» Work to be completed
Repeat the data verbatim, images excluded.

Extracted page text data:

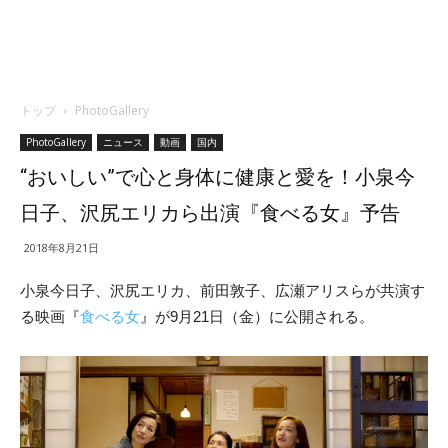
トップ
PhotoGallery
PhotoGallery
ニュース
動画
国内
“おいしい”で心と身体に健康と愛を！小泉今
日子、沢尻エリカら出演『食べる女』予告
2018年8月21日
小泉今日子、沢尻エリカ、前田敦子、広瀬アリスらが共演す
る映画『
食べる女
』が9月21日（金）に公開される。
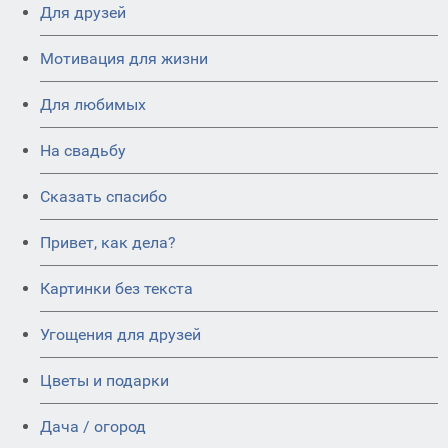
Для друзей
Мотивация для жизни
Для любимых
На свадьбу
Сказать спасибо
Привет, как дела?
Картинки без текста
Угощения для друзей
Цветы и подарки
Дача / огород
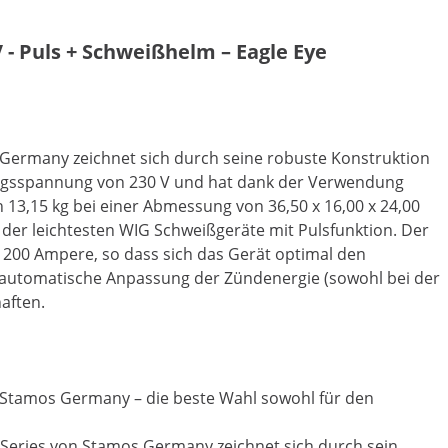
 - Puls + Schweißhelm – Eagle Eye
ermany zeichnet sich durch seine robuste Konstruktion
ngangsspannung von 230 V und hat dank der Verwendung
ch 13,15 kg bei einer Abmessung von 36,50 x 16,00 x 24,00
der leichtesten WIG Schweißgeräte mit Pulsfunktion. Der
- 200 Ampere, so dass sich das Gerät optimal den
 automatische Anpassung der Zündenergie (sowohl bei der
aften.
 Stamos Germany – die beste Wahl sowohl für den
Series von Stamos Germany zeichnet sich durch sein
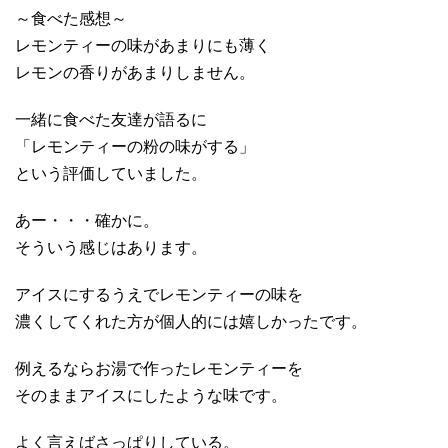
～食べた感想～
レモンティーの味があまりにも薄く
レモンの香りがあまりしません。
一緒に食べた友達が語るに
「レモンティーの粉の味がする」
という評価していました。
あー・・・確かに。
そういう感じはあります。
アイスにするうえでレモンティーの味を
濃くしてくれた方が個人的には嬉しかったです。
例えるならお湯で作ったレモンティーを
そのままアイスにしたような味です。
よく言えばさっぱりしている。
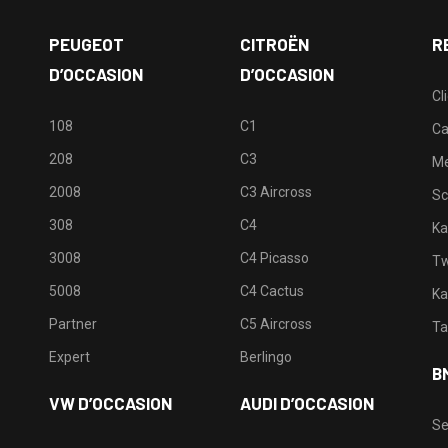
PEUGEOT
CITROËN
R
D’OCCASION
D’OCCASION
Cl
108
C1
Ca
208
C3
M
2008
C3 Aircross
Sc
308
C4
Ka
3008
C4 Picasso
Tw
5008
C4 Cactus
Ka
Partner
C5 Aircross
Ta
Expert
Berlingo
B
VW D’OCCASION
AUDI D’OCCASION
Se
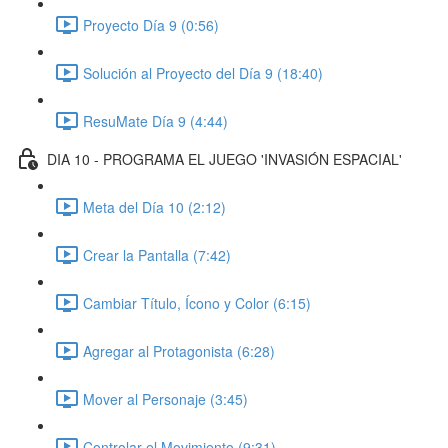
Proyecto Día 9 (0:56)
Solución al Proyecto del Día 9 (18:40)
ResuMate Día 9 (4:44)
DIA 10 - PROGRAMA EL JUEGO 'INVASIÓN ESPACIAL'
Meta del Día 10 (2:12)
Crear la Pantalla (7:42)
Cambiar Título, Ícono y Color (6:15)
Agregar al Protagonista (6:28)
Mover al Personaje (3:45)
Controlar el Movimiento (9:31)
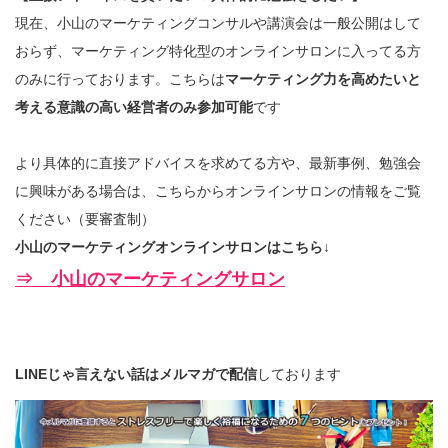
現在、小山のマーケティングコンサルや講演会は一般公開はして
おらず、マーケティング特化型のオンラインサロンに入ってる方
のみに行っております。こちらは
マーケティング力を高めたいと
考える意識の高い経営者のみ参加可能
です
より具体的に直接アドバイスを求めてる方や、最新事例、勉強会
に興味がある場合は、こちらからオンラインサロンの情報をご覧
ください（要審査制）
小山のマーケティングオンラインサロンはこちら↓
⇒ 小山のマーケティングサロン
LINEじゃ言えない話はメルマガで配信
しております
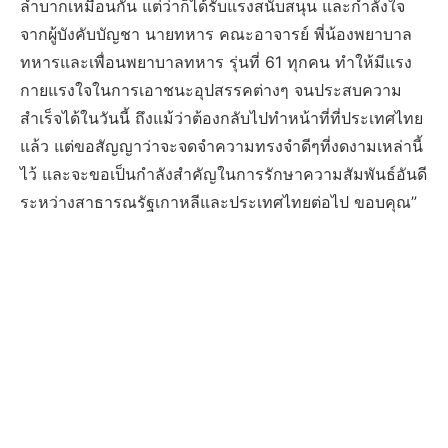
ลำบากเหมือนกัน แต่ว่าก็ได้รับแรงสนับสนุน และกำลังใจ
จากผู้บังคับบัญชา นายทหาร คณะอาจารย์ พี่น้องพยาบาล
ทหารและเพื่อนพยาบาลทหาร รุ่นที่ 61 ทุกคน ทำให้มีแรง
กายแรงใจในการเอาชนะอุปสรรคต่างๆ จนประสบความ
สำเร็จได้ในวันนี้ ถึงแม้ว่าต้องกลับไปทำหน้าที่ที่ประเทศไทย
แล้ว แต่ขอสัญญาว่าจะจดจำความทรงจำดีๆที่งดงามเหล่านี้
ไว้ และจะขอเป็นกำลังสำคัญในการรักษาความสัมพันธ์อันดี
ระหว่างสาธารณรัฐเกาหลีและประเทศไทยต่อไป ขอบคุณ”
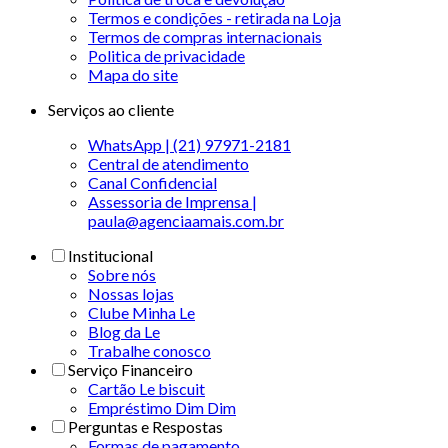
Termos e condições - retirada na Loja
Termos de compras internacionais
Politica de privacidade
Mapa do site
Serviços ao cliente
WhatsApp | (21) 97971-2181
Central de atendimento
Canal Confidencial
Assessoria de Imprensa |
paula@agenciaamais.com.br
Institucional
Sobre nós
Nossas lojas
Clube Minha Le
Blog da Le
Trabalhe conosco
Serviço Financeiro
Cartão Le biscuit
Empréstimo Dim Dim
Perguntas e Respostas
Formas de pagamento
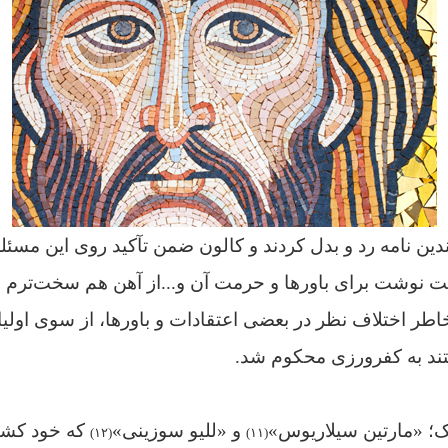
چندین نامه رد و بدل کردند و کالون ضمن تآکید روی این مسئل
ت نوشت برای باورها و حرمت آن و...از آهن هم سخت‌ترم و ک
 خاطر اختلاف نظر در بعضی اعتقادات و باورها، از سوی اول
شتند به کفرورزی محکوم شد.
اک؛ «مارتین سیلاریوس»
و «للیو سوزینی»
که خود کشی
(۱۲)
(۱۱)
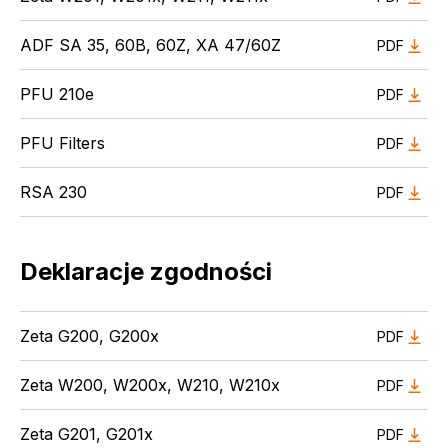
ADF SA 35, 60B, 60Z, XA 47/60Z
PDF
PFU 210e
PDF
PFU Filters
PDF
RSA 230
PDF
Deklaracje zgodności
Zeta G200, G200x
PDF
Zeta W200, W200x, W210, W210x
PDF
Zeta G201, G201x
PDF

» Answer to the exercise
トップ
PhotoGallery
PhotoGallery
ニュース
動画
国内
“おいしい”で心と身体に健康と愛を！小泉今
日子、沢尻エリカら出演『食べる女』予告
2018年8月21日
小泉今日子、沢尻エリカ、前田敦子、広瀬アリスらが共演す
る映画『
食べる女
』が9月21日（金）に公開される。
Для друзей
Мотивация для жизни
Для любимых
На свадьбу
Сказать спасибо
Привет, как дела?
Картинки без текста
Угощения для друзей
Цветы и подарки
Дача / огород
 - Puls + Schweißhelm – Eagle Eye
ermany zeichnet sich durch seine robuste Konstruktion
ngangsspannung von 230 V und hat dank der Verwendung
ch 13,15 kg bei einer Abmessung von 36,50 x 16,00 x 24,00
der leichtesten WIG Schweißgeräte mit Pulsfunktion. Der
- 200 Ampere, so dass sich das Gerät optimal den
 automatische Anpassung der Zündenergie (sowohl bei der
aften.
 Stamos Germany – die beste Wahl sowohl für den
Series von Stamos Germany zeichnet sich durch sein
～食べた感想～
レモンティーの味があまりにも薄く
レモンの香りがあまりしません。
一緒に食べた友達が語るに
「レモンティーの粉の味がする」
という評価していました。
あー・・・確かに。
そういう感じはあります。
アイスにするうえでレモンティーの味を
濃くしてくれた方が個人的には嬉しかったです。
例えるならお湯で作ったレモンティーを
そのままアイスにしたような味です。
よく言えばさっぱりしている。
PEUGEOT
CITROËN
R
D’OCCASION
D’OCCASION
Cl
108
C1
Ca
208
C3
M
2008
C3 Aircross
Sc
308
C4
Ka
3008
C4 Picasso
Tw
5008
C4 Cactus
Ka
Partner
C5 Aircross
Ta
Expert
Berlingo
B
VW D’OCCASION
AUDI D’OCCASION
Se
Proyecto Día 9 (0:56)
Solución al Proyecto del Día 9 (18:40)
ResuMate Día 9 (4:44)
DIA 10 - PROGRAMA EL JUEGO 'INVASIÓN ESPACIAL'
Meta del Día 10 (2:12)
Crear la Pantalla (7:42)
Cambiar Título, Ícono y Color (6:15)
Agregar al Protagonista (6:28)
Mover al Personaje (3:45)
Controlar el Movimiento (9:31)
現在、小山のマーケティングコンサルや講演会は一般公開はして
おらず、マーケティング特化型のオンラインサロンに入ってる方
のみに行っております。こちらは
マーケティング力を高めたいと
考える意識の高い経営者のみ参加可能
です
より具体的に直接アドバイスを求めてる方や、最新事例、勉強会
に興味がある場合は、こちらからオンラインサロンの情報をご覧
ください（要審査制）
小山のマーケティングオンラインサロンはこちら↓
⇒ 小山のマーケティングサロン
LINEじゃ言えない話はメルマガで配信
しております
ลำบากเหมือนกัน แต่ว่าก็ได้รับแรงสนับสนุน และกำลังใจ
จากผู้บังคับบัญชา นายทหาร คณะอาจารย์ พี่น้องพยาบาล
ทหารและเพื่อนพยาบาลทหาร รุ่นที่ 61 ทุกคน ทำให้มีแรง
กายแรงใจในการเอาชนะอุปสรรคต่างๆ จนประสบความ
สำเร็จได้ในวันนี้ ถึงแม้ว่าต้องกลับไปทำหน้าที่ที่ประเทศไทย
แล้ว แต่ขอสัญญาว่าจะจดจำความทรงจำดีๆที่งดงามเหล่านี้
ไว้ และจะขอเป็นกำลังสำคัญในการรักษาความสัมพันธ์อันดี
ระหว่างสาธารณรัฐเกาหลีและประเทศไทยต่อไป ขอบคุณ”
Termos e condições - retirada na Loja
Termos de compras internacionais
Politica de privacidade
Mapa do site
Serviços ao cliente
WhatsApp | (21) 97971-2181
Central de atendimento
Canal Confidencial
Assessoria de Imprensa |
paula@agenciaamais.com.br
Institucional
Sobre nós
Nossas lojas
Clube Minha Le
Blog da Le
Trabalhe conosco
Serviço Financeiro
Cartão Le biscuit
Empréstimo Dim Dim
Perguntas e Respostas
Formas de pagamento
چندین نامه رد و بدل کردند و کالون ضمن تآکید روی این مسئل
ت نوشت برای باورها و حرمت آن و...از آهن هم سخت‌ترم و ک
 خاطر اختلاف نظر در بعضی اعتقادات و باورها، از سوی اول
شتند به کفرورزی محکوم شد.
اک؛ «مارتین سیلاریوس»
و «للیو سوزینی»
که خود کشی
(۱۲)
(۱۱)
ADF SA 35, 60B, 60Z, XA 47/60Z
PDF
PFU 210e
PDF
PFU Filters
PDF
RSA 230
PDF
Deklaracje zgodności
Zeta G200, G200x
PDF
Zeta W200, W200x, W210, W210x
PDF
Zeta G201, G201x
PDF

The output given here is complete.